WHAT YOU SHOULD DO: Although the entries contain pictures, only their text goes into the copy, set down exactly.

----- GIVEN ENTRIES -----

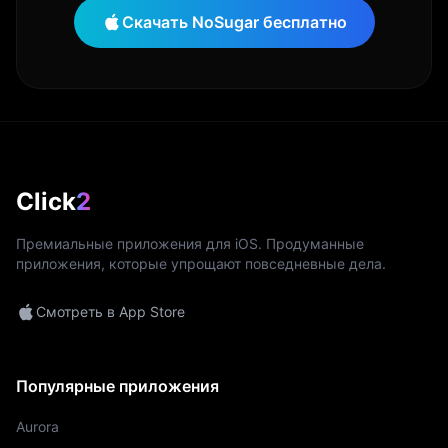
Скачать NoSugar бесплатно
Click
2
Премиальные приложения для iOS. Продуманные
приложения, которые упрощают повседневные дела.
Смотреть в App Store
Популярные приложения
Aurora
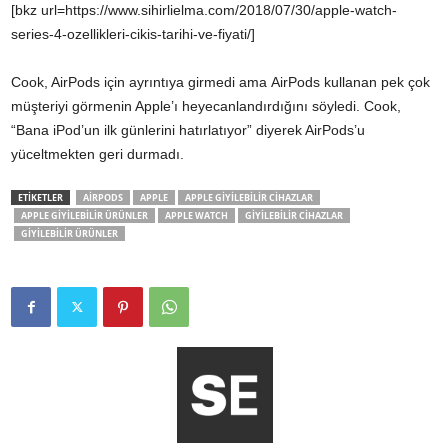
[bkz url=https://www.sihirlielma.com/2018/07/30/apple-watch-
series-4-ozellikleri-cikis-tarihi-ve-fiyati/]
Cook, AirPods için ayrıntıya girmedi ama AirPods kullanan pek çok
müşteriyi görmenin Apple’ı heyecanlandırdığını söyledi. Cook,
“Bana iPod’un ilk günlerini hatırlatıyor” diyerek AirPods’u
yüceltmekten geri durmadı.
ETİKETLER
AIRPODS
APPLE
APPLE GIYILEBILIR CIHAZLAR
APPLE GIYILEBILIR ÜRÜNLER
APPLE WATCH
GIYILEBILIR CIHAZLAR
GIYILEBILIR ÜRÜNLER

-----

ANSWER BOX:
Скачать NoSugar бесплатно
Click
2
Премиальные приложения для iOS. Продуманные
приложения, которые упрощают повседневные дела.
Смотреть в App Store
Популярные приложения
Aurora
[bkz url=https://www.sihirlielma.com/2018/07/30/apple-watch-
series-4-ozellikleri-cikis-tarihi-ve-fiyati/]
Cook, AirPods için ayrıntıya girmedi ama AirPods kullanan pek çok
müşteriyi görmenin Apple’ı heyecanlandırdığını söyledi. Cook,
“Bana iPod’un ilk günlerini hatırlatıyor” diyerek AirPods’u
yüceltmekten geri durmadı.
ETİKETLER
AIRPODS
APPLE
APPLE GIYILEBILIR CIHAZLAR
APPLE GIYILEBILIR ÜRÜNLER
APPLE WATCH
GIYILEBILIR CIHAZLAR
GIYILEBILIR ÜRÜNLER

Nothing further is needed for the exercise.